To do: In the reply, include exactly the lines of the entries below from the first to the line with "health and disability experts", that line included.

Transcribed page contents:

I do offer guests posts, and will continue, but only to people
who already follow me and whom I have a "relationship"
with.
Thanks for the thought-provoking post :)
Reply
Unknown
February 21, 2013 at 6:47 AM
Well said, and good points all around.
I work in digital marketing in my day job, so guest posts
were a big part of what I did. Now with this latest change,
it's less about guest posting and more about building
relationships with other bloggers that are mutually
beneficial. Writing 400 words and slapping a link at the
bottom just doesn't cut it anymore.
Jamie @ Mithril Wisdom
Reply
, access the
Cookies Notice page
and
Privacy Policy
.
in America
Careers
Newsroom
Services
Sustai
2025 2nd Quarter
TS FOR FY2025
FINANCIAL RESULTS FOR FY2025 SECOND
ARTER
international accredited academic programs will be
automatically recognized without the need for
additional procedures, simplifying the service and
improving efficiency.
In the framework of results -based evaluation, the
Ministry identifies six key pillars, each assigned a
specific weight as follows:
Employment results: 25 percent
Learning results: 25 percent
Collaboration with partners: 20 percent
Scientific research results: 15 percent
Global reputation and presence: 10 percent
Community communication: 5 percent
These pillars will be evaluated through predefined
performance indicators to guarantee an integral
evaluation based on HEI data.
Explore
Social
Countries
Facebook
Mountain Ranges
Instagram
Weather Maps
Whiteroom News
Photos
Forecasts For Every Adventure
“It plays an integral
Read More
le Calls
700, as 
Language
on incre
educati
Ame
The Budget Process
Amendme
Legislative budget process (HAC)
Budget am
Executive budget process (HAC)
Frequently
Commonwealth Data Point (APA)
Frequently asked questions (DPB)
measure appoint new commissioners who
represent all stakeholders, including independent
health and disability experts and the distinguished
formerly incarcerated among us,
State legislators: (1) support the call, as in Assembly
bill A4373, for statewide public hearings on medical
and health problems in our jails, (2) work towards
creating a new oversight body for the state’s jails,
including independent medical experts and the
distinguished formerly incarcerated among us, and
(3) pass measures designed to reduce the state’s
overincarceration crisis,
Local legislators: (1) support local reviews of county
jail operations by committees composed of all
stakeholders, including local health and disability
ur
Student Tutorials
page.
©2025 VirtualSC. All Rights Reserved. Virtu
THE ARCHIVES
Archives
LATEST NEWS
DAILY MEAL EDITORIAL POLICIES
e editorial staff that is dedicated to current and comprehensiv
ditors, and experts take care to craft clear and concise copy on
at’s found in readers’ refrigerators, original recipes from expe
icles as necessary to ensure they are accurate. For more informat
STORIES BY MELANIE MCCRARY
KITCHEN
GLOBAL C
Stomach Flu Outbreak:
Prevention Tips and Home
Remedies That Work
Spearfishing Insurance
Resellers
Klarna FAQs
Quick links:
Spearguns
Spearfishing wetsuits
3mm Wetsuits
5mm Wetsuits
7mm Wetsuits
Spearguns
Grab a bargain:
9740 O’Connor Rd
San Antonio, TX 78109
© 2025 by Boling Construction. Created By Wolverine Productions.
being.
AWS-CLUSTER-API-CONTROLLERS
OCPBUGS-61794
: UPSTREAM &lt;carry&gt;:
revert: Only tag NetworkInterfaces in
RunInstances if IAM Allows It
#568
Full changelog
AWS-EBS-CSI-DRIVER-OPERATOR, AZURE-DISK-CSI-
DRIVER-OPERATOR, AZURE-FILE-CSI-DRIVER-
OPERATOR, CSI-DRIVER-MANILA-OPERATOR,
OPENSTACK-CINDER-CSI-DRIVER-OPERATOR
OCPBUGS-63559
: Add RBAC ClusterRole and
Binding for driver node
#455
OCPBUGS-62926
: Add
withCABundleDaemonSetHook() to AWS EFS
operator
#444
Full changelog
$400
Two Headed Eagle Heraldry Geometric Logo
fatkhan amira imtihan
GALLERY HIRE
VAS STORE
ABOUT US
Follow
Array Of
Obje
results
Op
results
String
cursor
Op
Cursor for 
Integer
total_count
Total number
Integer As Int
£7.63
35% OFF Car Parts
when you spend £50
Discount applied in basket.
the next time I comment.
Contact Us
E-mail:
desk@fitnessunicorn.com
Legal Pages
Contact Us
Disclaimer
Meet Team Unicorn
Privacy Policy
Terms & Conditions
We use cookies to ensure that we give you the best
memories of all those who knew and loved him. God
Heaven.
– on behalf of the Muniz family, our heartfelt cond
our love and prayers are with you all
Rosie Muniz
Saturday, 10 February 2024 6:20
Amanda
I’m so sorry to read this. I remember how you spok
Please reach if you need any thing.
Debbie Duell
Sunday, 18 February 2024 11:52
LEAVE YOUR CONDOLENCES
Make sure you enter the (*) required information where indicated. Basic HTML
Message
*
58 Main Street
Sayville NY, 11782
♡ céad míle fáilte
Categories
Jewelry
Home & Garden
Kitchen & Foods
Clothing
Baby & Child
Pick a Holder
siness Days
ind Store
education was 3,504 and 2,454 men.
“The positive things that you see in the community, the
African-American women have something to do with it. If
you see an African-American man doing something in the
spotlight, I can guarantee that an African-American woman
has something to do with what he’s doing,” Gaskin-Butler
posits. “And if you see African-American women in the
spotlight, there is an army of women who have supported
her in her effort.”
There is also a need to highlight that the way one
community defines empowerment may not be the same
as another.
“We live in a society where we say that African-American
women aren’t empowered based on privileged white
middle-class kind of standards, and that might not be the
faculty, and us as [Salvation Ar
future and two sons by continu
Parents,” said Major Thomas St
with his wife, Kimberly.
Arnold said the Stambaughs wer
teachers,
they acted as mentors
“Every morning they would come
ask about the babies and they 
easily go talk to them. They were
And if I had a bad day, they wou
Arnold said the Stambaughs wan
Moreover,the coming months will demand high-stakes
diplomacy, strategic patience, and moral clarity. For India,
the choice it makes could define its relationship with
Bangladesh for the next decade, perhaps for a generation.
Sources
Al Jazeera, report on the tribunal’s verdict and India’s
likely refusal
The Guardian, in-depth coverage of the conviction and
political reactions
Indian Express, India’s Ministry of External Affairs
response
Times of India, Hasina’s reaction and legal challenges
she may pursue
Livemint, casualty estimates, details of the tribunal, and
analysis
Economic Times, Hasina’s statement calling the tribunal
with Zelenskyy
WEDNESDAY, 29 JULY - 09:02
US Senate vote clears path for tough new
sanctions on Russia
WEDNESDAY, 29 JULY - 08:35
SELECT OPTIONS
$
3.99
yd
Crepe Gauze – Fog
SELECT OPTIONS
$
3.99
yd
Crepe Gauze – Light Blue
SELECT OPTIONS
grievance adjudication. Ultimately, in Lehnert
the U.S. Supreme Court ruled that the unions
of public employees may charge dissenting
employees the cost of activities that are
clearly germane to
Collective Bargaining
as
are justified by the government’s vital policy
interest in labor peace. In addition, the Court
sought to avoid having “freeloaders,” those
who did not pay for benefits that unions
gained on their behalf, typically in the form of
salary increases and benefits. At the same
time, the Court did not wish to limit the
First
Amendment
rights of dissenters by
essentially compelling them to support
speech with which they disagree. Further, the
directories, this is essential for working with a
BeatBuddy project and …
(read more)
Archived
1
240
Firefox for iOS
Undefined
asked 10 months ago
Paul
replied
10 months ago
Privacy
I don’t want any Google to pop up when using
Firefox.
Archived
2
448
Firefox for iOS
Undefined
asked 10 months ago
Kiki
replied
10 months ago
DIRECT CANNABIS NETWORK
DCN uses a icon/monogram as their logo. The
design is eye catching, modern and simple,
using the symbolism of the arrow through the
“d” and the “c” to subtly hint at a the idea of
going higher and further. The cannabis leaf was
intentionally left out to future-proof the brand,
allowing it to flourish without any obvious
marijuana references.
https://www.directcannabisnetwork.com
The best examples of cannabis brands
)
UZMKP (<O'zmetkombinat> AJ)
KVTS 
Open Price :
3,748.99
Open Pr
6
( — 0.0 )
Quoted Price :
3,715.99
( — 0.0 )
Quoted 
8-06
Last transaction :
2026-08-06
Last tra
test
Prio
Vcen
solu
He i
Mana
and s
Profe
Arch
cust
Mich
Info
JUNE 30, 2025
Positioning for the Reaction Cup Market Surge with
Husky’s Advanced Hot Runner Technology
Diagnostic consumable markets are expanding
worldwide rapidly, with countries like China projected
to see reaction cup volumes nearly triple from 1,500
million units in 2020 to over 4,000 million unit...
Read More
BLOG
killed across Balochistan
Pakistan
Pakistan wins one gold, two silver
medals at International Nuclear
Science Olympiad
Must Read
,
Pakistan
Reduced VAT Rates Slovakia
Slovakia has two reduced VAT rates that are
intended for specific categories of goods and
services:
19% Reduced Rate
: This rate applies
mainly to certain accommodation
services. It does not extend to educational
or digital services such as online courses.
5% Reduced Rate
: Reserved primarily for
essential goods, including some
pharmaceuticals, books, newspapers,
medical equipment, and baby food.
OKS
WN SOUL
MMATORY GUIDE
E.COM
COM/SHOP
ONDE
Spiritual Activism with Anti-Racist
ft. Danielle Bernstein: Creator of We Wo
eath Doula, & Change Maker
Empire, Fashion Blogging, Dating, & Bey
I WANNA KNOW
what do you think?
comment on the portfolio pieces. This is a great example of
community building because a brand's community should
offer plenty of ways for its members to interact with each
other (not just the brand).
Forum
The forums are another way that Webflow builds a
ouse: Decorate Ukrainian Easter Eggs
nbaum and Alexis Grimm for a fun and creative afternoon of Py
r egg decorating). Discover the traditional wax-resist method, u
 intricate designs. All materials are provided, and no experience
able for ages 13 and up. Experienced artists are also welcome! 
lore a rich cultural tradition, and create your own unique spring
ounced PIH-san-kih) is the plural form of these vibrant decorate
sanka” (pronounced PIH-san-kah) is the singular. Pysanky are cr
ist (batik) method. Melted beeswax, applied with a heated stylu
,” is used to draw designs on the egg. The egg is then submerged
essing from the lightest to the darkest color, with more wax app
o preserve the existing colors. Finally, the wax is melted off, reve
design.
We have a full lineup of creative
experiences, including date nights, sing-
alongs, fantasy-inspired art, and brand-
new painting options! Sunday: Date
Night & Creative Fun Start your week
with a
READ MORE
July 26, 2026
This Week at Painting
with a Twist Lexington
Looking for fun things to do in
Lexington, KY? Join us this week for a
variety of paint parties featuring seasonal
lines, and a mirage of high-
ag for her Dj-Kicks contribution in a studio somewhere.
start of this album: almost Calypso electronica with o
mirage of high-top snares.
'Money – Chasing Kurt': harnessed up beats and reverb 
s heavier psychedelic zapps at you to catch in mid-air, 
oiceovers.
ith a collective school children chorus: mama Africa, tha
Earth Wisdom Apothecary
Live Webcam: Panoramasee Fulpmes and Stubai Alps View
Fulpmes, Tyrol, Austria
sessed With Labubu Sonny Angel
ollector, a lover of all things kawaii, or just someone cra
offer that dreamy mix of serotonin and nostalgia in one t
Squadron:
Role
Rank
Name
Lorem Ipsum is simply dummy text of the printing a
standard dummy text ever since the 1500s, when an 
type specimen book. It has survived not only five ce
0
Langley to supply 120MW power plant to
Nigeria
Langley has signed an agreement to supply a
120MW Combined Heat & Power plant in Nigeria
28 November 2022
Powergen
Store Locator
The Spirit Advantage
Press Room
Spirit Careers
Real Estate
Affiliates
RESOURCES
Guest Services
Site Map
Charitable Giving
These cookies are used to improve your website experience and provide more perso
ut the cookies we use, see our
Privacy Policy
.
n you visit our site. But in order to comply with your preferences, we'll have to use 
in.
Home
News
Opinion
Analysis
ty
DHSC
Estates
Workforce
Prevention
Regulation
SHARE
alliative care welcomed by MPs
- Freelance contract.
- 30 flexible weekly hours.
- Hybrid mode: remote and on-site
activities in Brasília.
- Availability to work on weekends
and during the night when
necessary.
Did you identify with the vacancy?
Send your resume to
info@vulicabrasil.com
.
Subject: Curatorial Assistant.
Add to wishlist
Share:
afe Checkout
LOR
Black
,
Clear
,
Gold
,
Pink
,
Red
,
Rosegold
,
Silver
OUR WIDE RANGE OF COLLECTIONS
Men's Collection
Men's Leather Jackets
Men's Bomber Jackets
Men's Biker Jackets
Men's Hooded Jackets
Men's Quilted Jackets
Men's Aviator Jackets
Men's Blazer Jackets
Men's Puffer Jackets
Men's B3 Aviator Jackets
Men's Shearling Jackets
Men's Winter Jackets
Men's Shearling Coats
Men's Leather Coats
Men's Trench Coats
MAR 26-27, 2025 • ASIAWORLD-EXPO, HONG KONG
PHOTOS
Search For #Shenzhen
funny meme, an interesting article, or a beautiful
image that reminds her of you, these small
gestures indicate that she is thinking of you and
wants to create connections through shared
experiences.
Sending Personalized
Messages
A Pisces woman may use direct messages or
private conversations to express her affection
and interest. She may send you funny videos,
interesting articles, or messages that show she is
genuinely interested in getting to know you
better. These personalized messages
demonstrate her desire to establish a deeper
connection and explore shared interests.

Task answer:
I do offer guests posts, and will continue, but only to people
who already follow me and whom I have a "relationship"
with.
Thanks for the thought-provoking post :)
Reply
Unknown
February 21, 2013 at 6:47 AM
Well said, and good points all around.
I work in digital marketing in my day job, so guest posts
were a big part of what I did. Now with this latest change,
it's less about guest posting and more about building
relationships with other bloggers that are mutually
beneficial. Writing 400 words and slapping a link at the
bottom just doesn't cut it anymore.
Jamie @ Mithril Wisdom
Reply
, access the
Cookies Notice page
and
Privacy Policy
.
in America
Careers
Newsroom
Services
Sustai
2025 2nd Quarter
TS FOR FY2025
FINANCIAL RESULTS FOR FY2025 SECOND
ARTER
international accredited academic programs will be
automatically recognized without the need for
additional procedures, simplifying the service and
improving efficiency.
In the framework of results -based evaluation, the
Ministry identifies six key pillars, each assigned a
specific weight as follows:
Employment results: 25 percent
Learning results: 25 percent
Collaboration with partners: 20 percent
Scientific research results: 15 percent
Global reputation and presence: 10 percent
Community communication: 5 percent
These pillars will be evaluated through predefined
performance indicators to guarantee an integral
evaluation based on HEI data.
Explore
Social
Countries
Facebook
Mountain Ranges
Instagram
Weather Maps
Whiteroom News
Photos
Forecasts For Every Adventure
“It plays an integral
Read More
le Calls
700, as 
Language
on incre
educati
Ame
The Budget Process
Amendme
Legislative budget process (HAC)
Budget am
Executive budget process (HAC)
Frequently
Commonwealth Data Point (APA)
Frequently asked questions (DPB)
measure appoint new commissioners who
represent all stakeholders, including independent
health and disability experts and the distinguished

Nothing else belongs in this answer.